# Sticky  Please only request critique of yourself or your horses!



## kristy

I thought members could post pictures of other horses, just not other people?


----------



## ox-tuff_rider-xo

What if someone asks me to post a picture of them to have critiqued?


----------



## brittx6x6

my friend wants me to post a video of them to be critiqued can i do that??


----------



## horsejumper

I think what she means is dont post photos of people to have them critiqued without there consent. Like some random photo off of google. jUst make sure you mention that you have there consent. At least i hope thats what she means.....


----------



## hotreddun

If we can't have potential purchases critiqued here...is there another section of the forum where we can? This forum is an invaluable source of information that I really want to be able to use before I buy my new horse?


----------



## morganshow11

yeah, what if there is a horse that you might get and you want to get him/her critiqued?


----------



## heartscontent

If your buying a horse and the buyer has a video on their website or on the sale site(a link to it whatever) then you could probably use it. If it was privately mailed to you then you may not be able to. Same with photos. If the photo is on their ad you could probably use it since it's out there for the public to see.


----------



## Spyder

heartscontent said:


> If your buying a horse and the buyer has a video on their website or on the sale site(a link to it whatever) then you could probably use it. If it was privately mailed to you then you may not be able to. Same with photos. If the photo is on their ad you could probably use it since it's out there for the public to see.


 
Any photos or videos on any public website can be linked to but CANNOT be taken and posted elsewhere to used for critique or any other use without the owners permission.


----------



## shmurmer4

Spyder, you're saying we can use only [ url], and not 's, right?

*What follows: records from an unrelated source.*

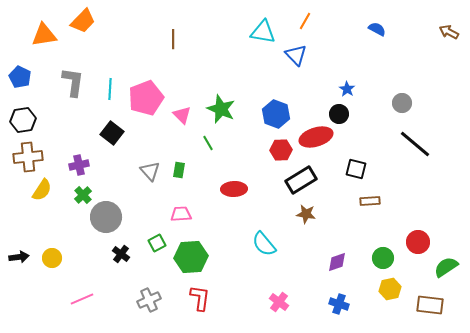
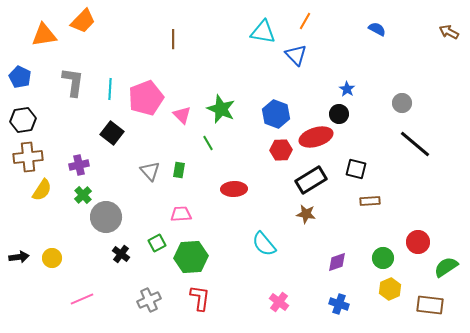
black rectangle at (301, 180): moved 10 px right
yellow hexagon at (390, 289): rotated 10 degrees counterclockwise
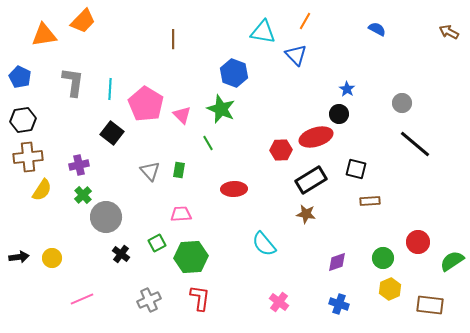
pink pentagon at (146, 98): moved 6 px down; rotated 20 degrees counterclockwise
blue hexagon at (276, 114): moved 42 px left, 41 px up
green semicircle at (446, 267): moved 6 px right, 6 px up
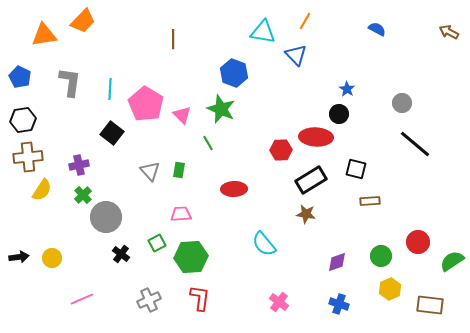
gray L-shape at (73, 82): moved 3 px left
red ellipse at (316, 137): rotated 20 degrees clockwise
green circle at (383, 258): moved 2 px left, 2 px up
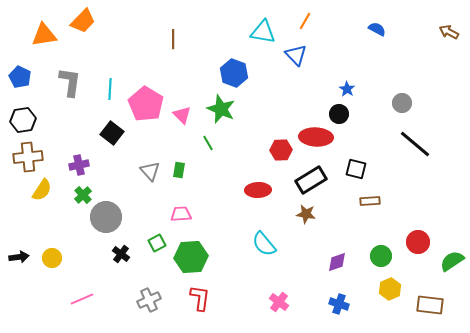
red ellipse at (234, 189): moved 24 px right, 1 px down
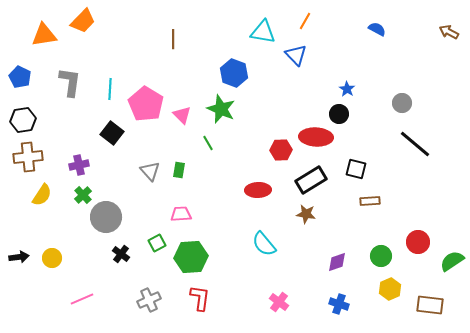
yellow semicircle at (42, 190): moved 5 px down
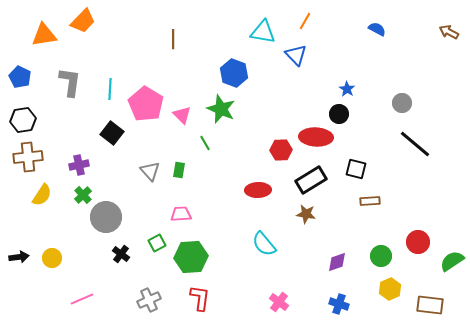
green line at (208, 143): moved 3 px left
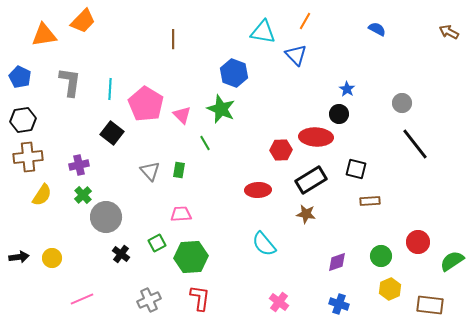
black line at (415, 144): rotated 12 degrees clockwise
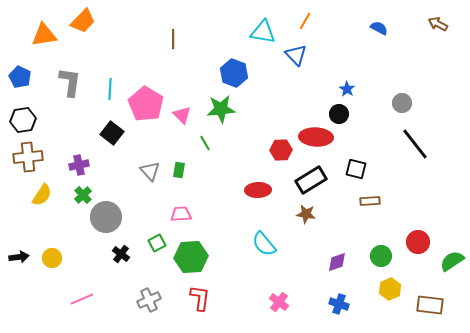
blue semicircle at (377, 29): moved 2 px right, 1 px up
brown arrow at (449, 32): moved 11 px left, 8 px up
green star at (221, 109): rotated 28 degrees counterclockwise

Both are linking, I'm just trying top get the specifics


----------



## Spyder

shmurmer4 said:


> Spyder, you're saying we can use only [ url], and not 's, right?
> 
> Both are linking, I'm just trying top get the specifics[/quote]
> 
> Yes I am.
> 
> If there are credits applied to the photographer the only the URL will allow them to show so they get the credit they are entitled to.


----------



## 22ponygirl527

brittx6x6 said:


> my friend wants me to post a video of them to be critiqued can i do that??


Yeah, I'd like to know too.....


----------



## 22ponygirl527

what do you need to do to have a critique of your riding done?


----------



## Alwaysbehind

22ponygirl527 said:


> Yeah, I'd like to know too.....


Have your friend join the forum and they can post their own thread asking for a critique.




> what do you need to do to have a critique of your riding done? ​





Go to the section called 'horse and riding critique' and post a thread.



​


----------



## jessloverusty

hi i am new ! and a joined this coz a couldent find any one who could answer my queston !!! what is the smmalest horse that can be ridden safely ? xx


----------



## justinebee

jessloverusty said:


> hi i am new ! and a joined this coz a couldent find any one who could answer my queston !!! what is the smmalest horse that can be ridden safely ? xx


you should probably go to a different section of the forum for this question. and it would get answered more quickly if you made a separate thread for it. this section is for horse & riding critique


----------